The current reprieve from this Malthusian tautology is the temporary result of the Industrial revolution and associated cultural shifts colliding with old-time cultural constructs. It couldn't last more than a century or so. Already, differential fertility of massive and obvious. Fertility of very conservative people is 2.35, of the most liberal it is 1.6. Subgroups like Amish, orthodox Jews, and conservative Muslims, and low-IQ people are rapidly growing in the population.

The Amish population doubles every 20-25 years; a simple calculation reveals they'll be hundreds of millions of people within a couple centuries, and billions a couple decades after that. They will grow until something stops their reproduction. The only question is what that something will be.

Evolution will win out in the end. Life finds a way. And it has all the time in the universe to do so.

When someone shows me a picture of exponential growth I always ask whether they're sure it isn't a sigmoid curve. In the case of population, extrapolations such as yours rest on the implicit assumption that motivating factors will never change.

For example, I was a bit surprised about your mention of the Amish population doubling, and went to read a few articles to learn more about that. Consider this quote from one in a Lancaster County, PA paper (which seems like a well-informed source since it sits in the middle of Amish country):

Ben Riehl, an Amish farmer, said the local settlement is growing “as fast or faster than it ever has.” However, he thinks families are getting somewhat smaller. A family may have five children these days, rather than nine or more.

He attributes that to the shift away from farming, a vocation that lends itself to large families.

Demographics are just not a one-way street. Certainly there are strong incentives and traditions to pop out lots of children in some contexts. But those incentives change, and do people's behaviors. We're going to be overrun by _________!' is a common anxiety that has been refuted over and over again by anthropological studies. It only makes sense in models where you assume everyone acts independently and populations and individuals don't really interact with each other.

Well, there's nothing that says the Amish are homogeneous or must stay that way.

Even among Amish, there will be some sub-groups where fertility falls, and others where it stays the same or rises.

So, the Amish who reduce fertility (like those you quoted) will eventually be outnumbered by those other groups of Amish who continued to reproduce at higher rates.

Even if the differential is tiny, and the high-population group is initially a single individual, it will eventually dominate. Heck, even with zero high-fertility sub-population, one will eventually mutate into existence and then dominate. This is evolution.

Maybe it'll be 50 years, or 150, or 1,000 years. What you're saying could affect the timing of the wheat-and-chessboard outcome, but it doesn't change that outcome.

>Demographics are just not a one-way street. Certainly there are strong incentives and traditions to pop out lots of children in some contexts. But those incentives change, and do people's behaviors.

You're still imagining that the base "rules" like human nature are invariant. For example, you're talking about "incentives", as though people respond to incentives in fixed ways.

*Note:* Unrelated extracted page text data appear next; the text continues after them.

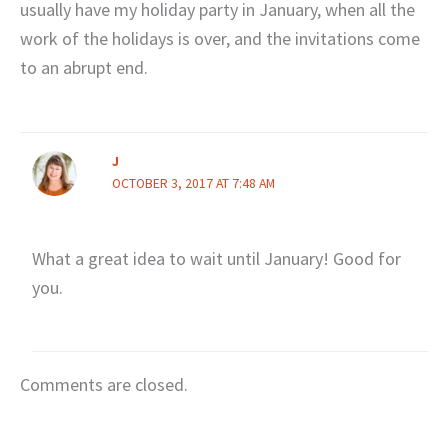
usually have my holiday party in January, when all the
work of the holidays is over, and the invitations come
to an abrupt end.
J
OCTOBER 3, 2017 AT 7:48 AM
What a great idea to wait until January! Good for
you.
Comments are closed.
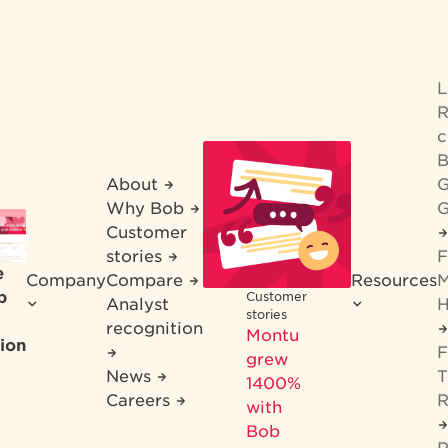
R
c
B
About
G
Why Bob
G
Customer
stories
F
e
Company
Compare
Resources
M
b
Customer
Analyst
H
stories
recognition
Montu
ion
F
grew
News
T
1400%
Careers
R
with
Bob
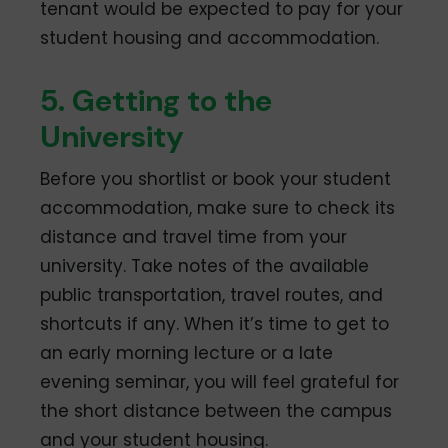
tenant would be expected to pay for your
student housing and accommodation.
5. Getting to the
University
Before you shortlist or book your student
accommodation, make sure to check its
distance and travel time from your
university. Take notes of the available
public transportation, travel routes, and
shortcuts if any. When it’s time to get to
an early morning lecture or a late
evening seminar, you will feel grateful for
the short distance between the campus
and your student housing.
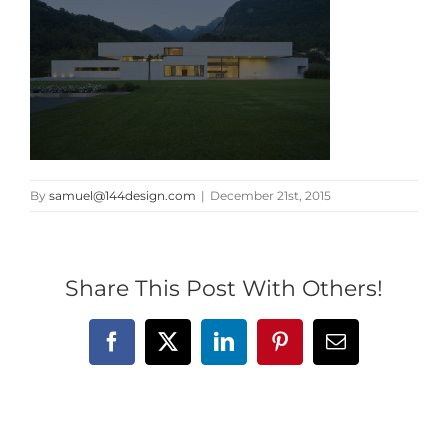
By
samuel@144design.com
|
December 21st, 2015
Share This Post With Others!
Facebook
X
LinkedIn
Pinterest
Email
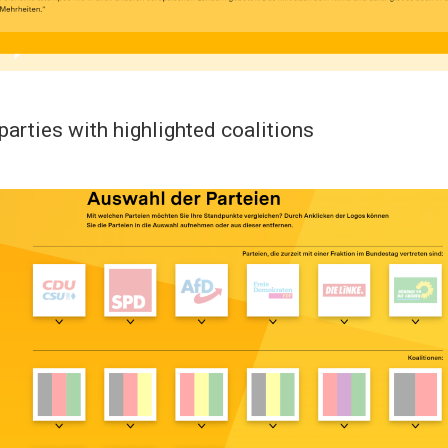
parties with highlighted coalitions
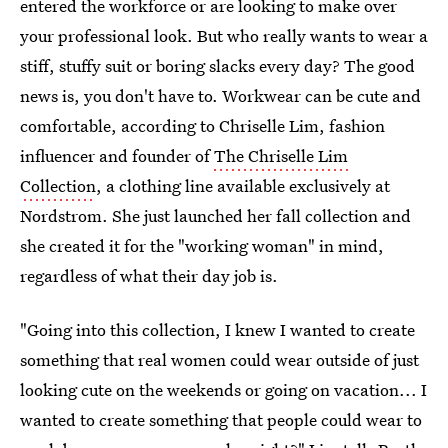
entered the workforce or are looking to make over
your professional look. But who really wants to wear a
stiff, stuffy suit or boring slacks every day? The good
news is, you don't have to. Workwear can be cute and
comfortable, according to Chriselle Lim, fashion
influencer and founder of
The Chriselle Lim
Collection
, a clothing line available exclusively at
Nordstrom. She just launched her fall collection and
she created it for the "working woman" in mind,
regardless of what their day job is.
"Going into this collection, I knew I wanted to create
something that real women could wear outside of just
looking cute on the weekends or going on vacation... I
wanted to create something that people could wear to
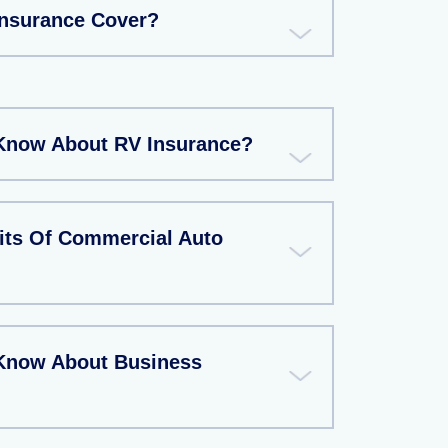
Insurance Cover?
Know About RV Insurance?
its Of Commercial Auto
 Know About Business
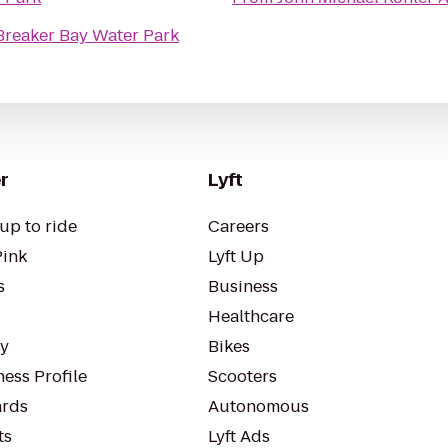
Breaker Bay Water Park
r
Lyft
up to ride
Careers
Pink
Lyft Up
s
Business
Healthcare
ty
Bikes
ess Profile
Scooters
rds
Autonomous
ts
Lyft Ads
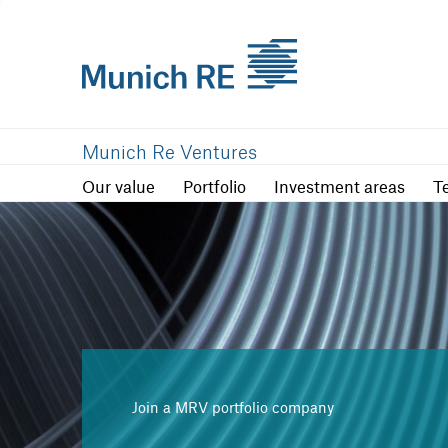
Our value
Portfolio
Investment are
Munich Re Ventures
Our value
Portfolio
Investment areas
T
Join a MRV portfolio company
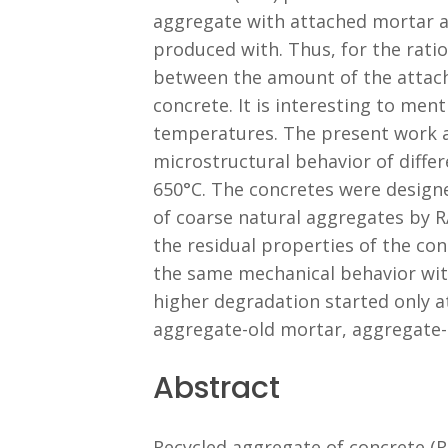
aggregate with attached mortar ar
produced with. Thus, for the ratio
between the amount of the attache
concrete. It is interesting to men
temperatures. The present work ai
microstructural behavior of differ
650°C. The concretes were design
of coarse natural aggregates by R
the residual properties of the co
the same mechanical behavior with
higher degradation started only at
aggregate-old mortar, aggregate-
Abstract
Recycled aggregate of concrete (R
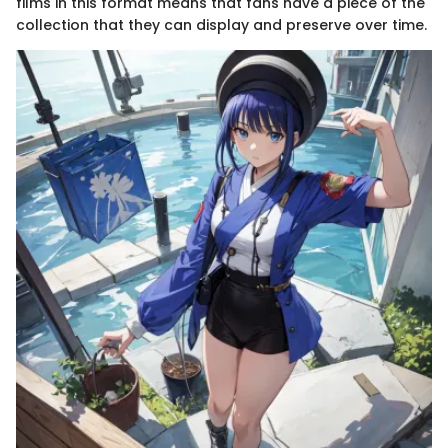
films in this format means that fans have a piece of the
collection that they can display and preserve over time.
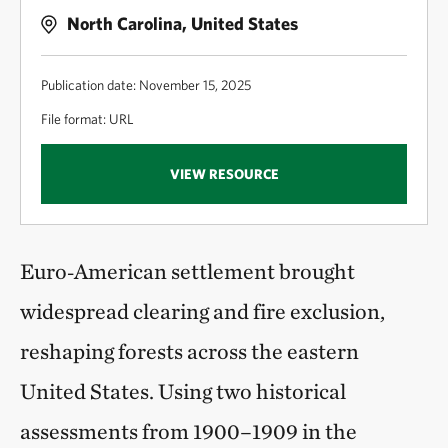
North Carolina, United States
Publication date: November 15, 2025
File format: URL
VIEW RESOURCE
Euro‑American settlement brought
widespread clearing and fire exclusion,
reshaping forests across the eastern
United States. Using two historical
assessments from 1900–1909 in the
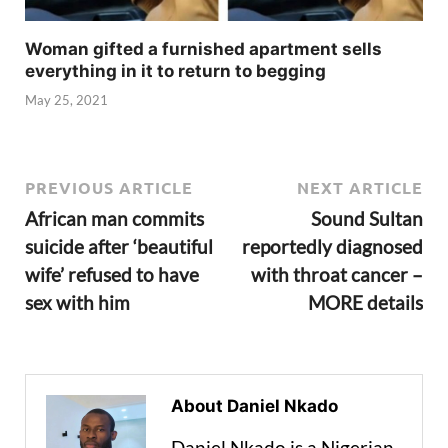
Woman gifted a furnished apartment sells
everything in it to return to begging
May 25, 2021
PREVIOUS ARTICLE
NEXT ARTICLE
African man commits
Sound Sultan
suicide after ‘beautiful
reportedly diagnosed
wife’ refused to have
with throat cancer –
sex with him
MORE details
About Daniel Nkado
Daniel Nkado is a Nigerian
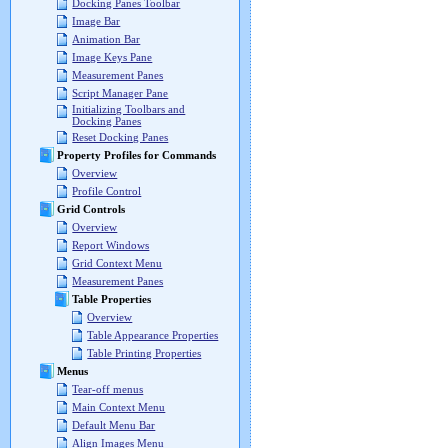
Docking Panes Toolbar
Image Bar
Animation Bar
Image Keys Pane
Measurement Panes
Script Manager Pane
Initializing Toolbars and
Docking Panes
Reset Docking Panes
Property Profiles for Commands
Overview
Profile Control
Grid Controls
Overview
Report Windows
Grid Context Menu
Measurement Panes
Table Properties
Overview
Table Appearance Properties
Table Printing Properties
Menus
Tear-off menus
Main Context Menu
Default Menu Bar
Align Images Menu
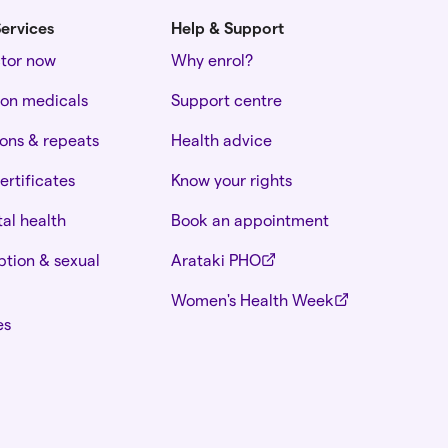
ervices
Help & Support
ctor now
Why enrol?
ion medicals
Support centre
ions & repeats
Health advice
ertificates
Know your rights
al health
Book an appointment
tion & sexual
Arataki PHO
Women's Health Week
es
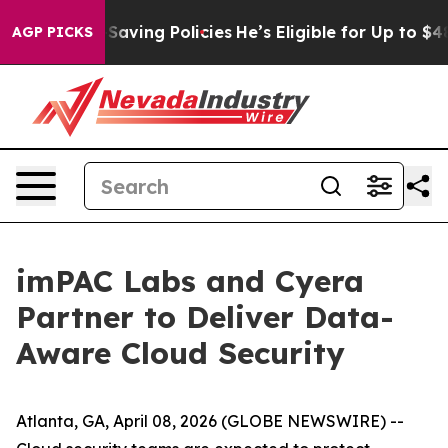
st Life-Saving Policies
He’s Eligible for Up to $480,0
AGP PICKS
imPAC Labs and Cyera
Partner to Deliver Data-
Aware Cloud Security
Atlanta, GA, April 08, 2026 (GLOBE NEWSWIRE) --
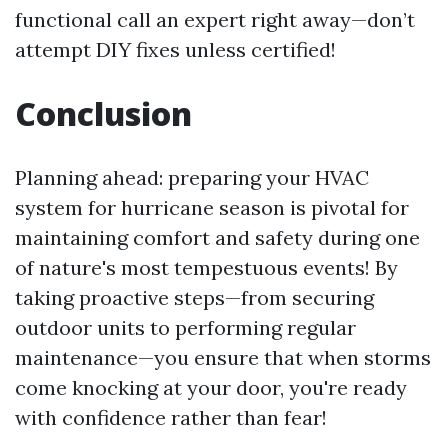
functional call an expert right away—don’t
attempt DIY fixes unless certified!
Conclusion
Planning ahead: preparing your HVAC
system for hurricane season is pivotal for
maintaining comfort and safety during one
of nature's most tempestuous events! By
taking proactive steps—from securing
outdoor units to performing regular
maintenance—you ensure that when storms
come knocking at your door, you're ready
with confidence rather than fear!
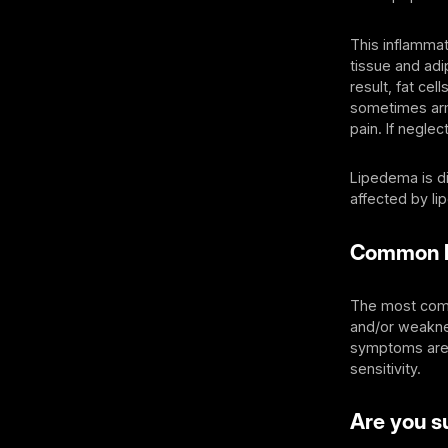
This inflammat
tissue and adi
result, fat ce
sometimes arm
pain. If neglec
Lipedema is di
affected by li
Common 
The most comm
and/or weaknes
symptoms are:
sensitivity.
Are you su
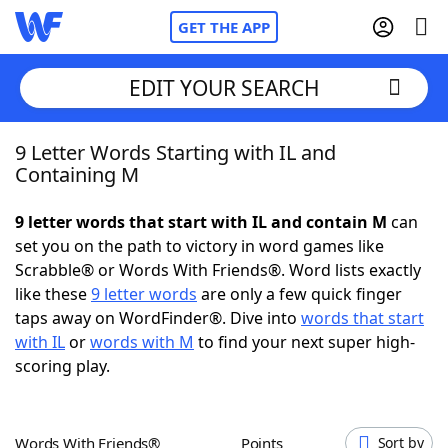
GET THE APP
EDIT YOUR SEARCH
9 Letter Words Starting with IL and
Home
Containing M
Words With Friends
Cheat
9 letter words that start with IL and contain M
can
set you on the path to victory in word games like
NYT Crossplay Cheat
Scrabble® or Words With Friends®. Word lists exactly
like these
9 letter words
are only a few quick finger
Scrabble
Helpers
taps away on WordFinder®. Dive into
words that start
with IL
or
words with M
to find your next super high-
scoring play.
Today's NYT Games
Hints & Answers
Word Games
Helpers
Words With Friends®
Points
Sort by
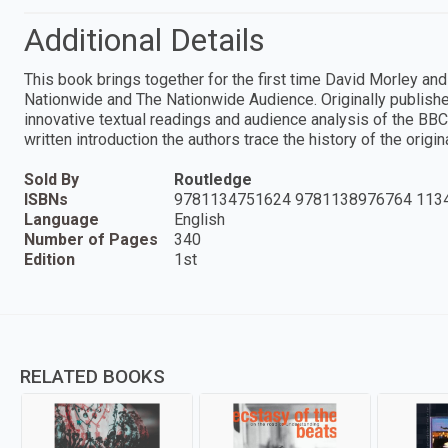
Additional Details
This book brings together for the first time David Morley and
Nationwide and The Nationwide Audience. Originally publish
innovative textual readings and audience analysis of the BBC
written introduction the authors trace the history of the origi
Sold By
Routledge
ISBNs
9781134751624 9781138976764 113
Language
English
Number of Pages
340
Edition
1st
RELATED BOOKS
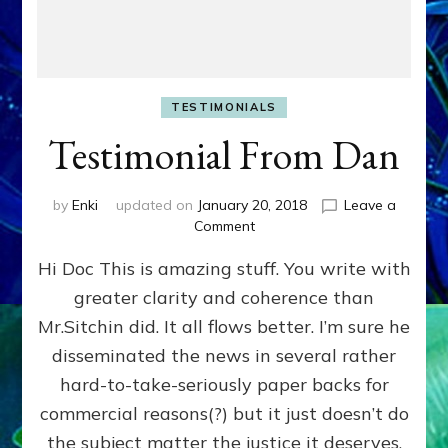
TESTIMONIALS
Testimonial From Dan
by
Enki
updated on
January 20, 2018
Leave a
on
Comment
Testimonial
Hi Doc This is amazing stuff. You write with
From
Dan
greater clarity and coherence than
Mr.Sitchin did. It all flows better. I’m sure he
disseminated the news in several rather
hard-to-take-seriously paper backs for
commercial reasons(?) but it just doesn’t do
the subject matter the justice it deserves.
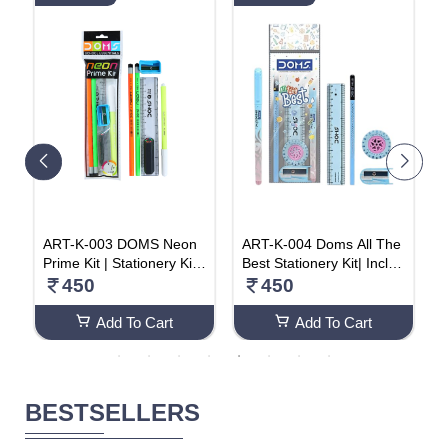
C
ART-K-003 DOMS Neon
ART-K-004 Doms All The
H
s
Prime Kit | Stationery Kit |
Best Stationery Kit| Includ
a
y
6 Assorted Items | Gifting
es 1 Each- Inxify Plus Ball
450
450
r
Kit (Pack Of 20)
pen Blue Ink, 15 Cm. Sca
C
le, Triangular Extra Dark
Add To Cart
Add To Cart
Wooden Pencil, Long Poi
nt Sharpener & Tyre Sha
pe Eraser| For Daily Use|
Pack Of 20
BESTSELLERS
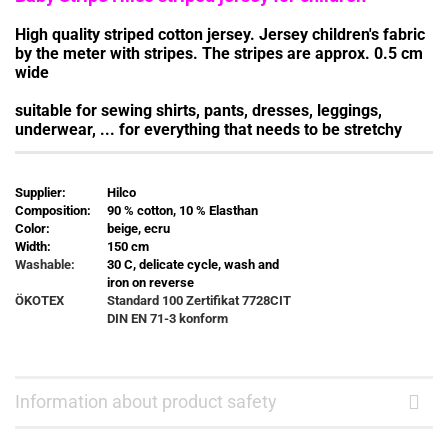
High quality striped cotton jersey. Jersey children's fabric
by the meter with stripes. The stripes are approx. 0.5 cm
wide
suitable for sewing shirts, pants, dresses, leggings,
underwear, ... for everything that needs to be stretchy
Supplier:
Hilco
Composition:
90 % cotton, 10 % Elasthan
Color:
beige, ecru
Width:
150 cm
Washable:
30 C, delicate cycle, wash and
iron on reverse
ÖKOTEX
Standard 100 Zertifikat
7728CIT
DIN EN 71-3 konform
Information about product safety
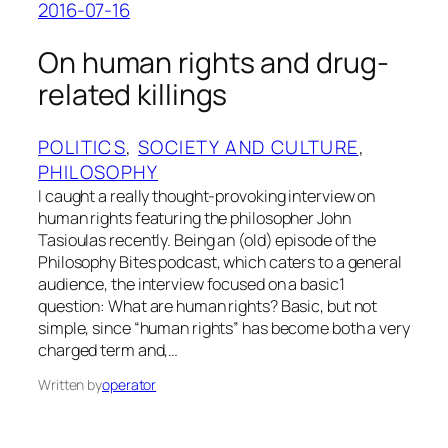
2016-07-16
On human rights and drug-
related killings
POLITICS
, 
SOCIETY AND CULTURE
, 
PHILOSOPHY
I caught a really thought-provoking interview on
human rights featuring the philosopher John
Tasioulas recently. Being an (old) episode of the
Philosophy Bites podcast, which caters to a general
audience, the interview focused on a basic1
question: What are human rights? Basic, but not
simple, since “human rights” has become both a very
charged term and,…
Written by
operator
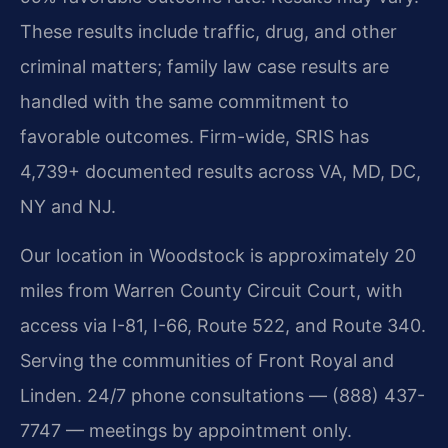
These results include traffic, drug, and other
criminal matters; family law case results are
handled with the same commitment to
favorable outcomes. Firm-wide, SRIS has
4,739+ documented results across VA, MD, DC,
NY and NJ.
Our location in Woodstock is approximately 20
miles from Warren County Circuit Court, with
access via I-81, I-66, Route 522, and Route 340.
Serving the communities of Front Royal and
Linden. 24/7 phone consultations — (888) 437-
7747 — meetings by appointment only.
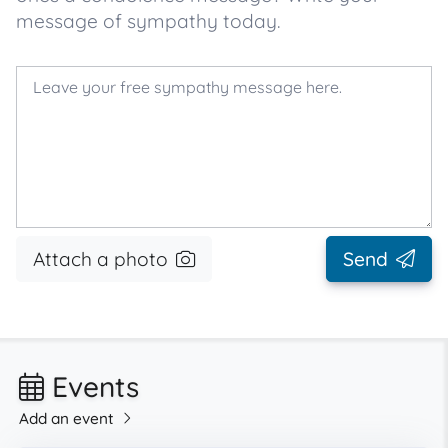
message of sympathy today.
Attach a photo
Send
Events
Add an event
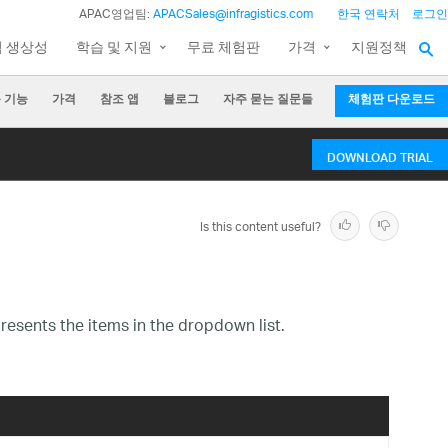
APAC영업팀:
APACSales@infragistics.com
한국 연락처
로그인
팀 생상성
학습 및 지원
무료 체험판
가격
지원정책
 기능
가격
참조 앱
블로그
자주 묻는 질문들
체험판 다운로드
DOWNLOAD TRIAL
Is this content useful?
resents the items in the dropdown list.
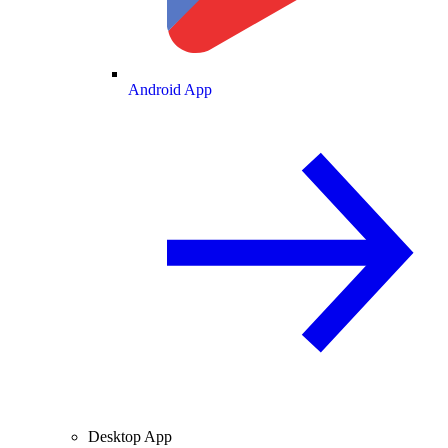
Android App
Desktop App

But they don't. Even if the incentives change to encourage low populations, some subgroup will quasi-irrationally ignore those incentives any over-reproduce anyway. Eventually, that subgroup and their quasi-irrational characteristics will dominate.

>We're going to be overrun by _________!' is a common anxiety that has been refuted over and over again by anthropological studies. It only makes sense in models where you assume everyone acts independently and populations and individuals don't really interact with each other.

Well first, you seem to be making some implied xenophobia accusation. Nothing in my comment identified any "we" nor any "_blank_" that "we" would be overrun by. This has nothing to do with fear. I simply said something about population dynamics that applied to all organisms of all species everywhere.

In addition, usually the identity lines aren't that clear and my point doesn't require them to be. I clearly talked about sub-populations who come to dominate their identity group, which is different from one identity group dominating another. Both can occur.

I'd ask that you please don't imply in some accusation of irrational immoral xenophobia on my part, and don't attribute emotions like xenophobic "anxiety" to me without me stating them. It's just not productive.

Regarding your narrow point, 'We're going to be overrun by _________!' has not been refuted. Quite the opposite - historically, it's come true many, many times: Native Americans got overrun by fast-breeding Europeans. Ainu were overrun by fast-breeding Japanese. Berbers were overrun by Arabs. Many ancient tribes overran other tribes (e.g. Zulu overran many other tribes). And so on.

>When someone shows me a picture of exponential growth I always ask whether they're sure it isn't a sigmoid curve.

I agree in general. But here's why I'm sure this isn't a sigmoid curve: Life began on Earth 3.8 billion years ago and population has always been exponential for every species, anywhere, ever.

The only major exception I can think of is humans since the industrial revolution, and evidence shows that this is temporary. I'd be happy to hear about other examples (though I suspect they'd also be temporary or very strange exceptions that prove the rule).

If we want it to be a sigmoid curve, we must choose to make it a sigmoid curve using policy.

> and low-IQ people are rapidly growing in the population

Do you have evidence that disproves the Flynn effect…?

Here's some reading to get you started: https://en.wikipedia.org/wiki/Fertility_and_intelligence#Lat...

Also - If you think the Flynn effect (measured increases in average IQ over time) contradicts the hypothesis that low-IQ people have more kids, you're confused. Both can be true at the same time, if the Flynn effect is due to environmental changes and not eugenic breeding (which seems to be scientists' tentative conclusion right now).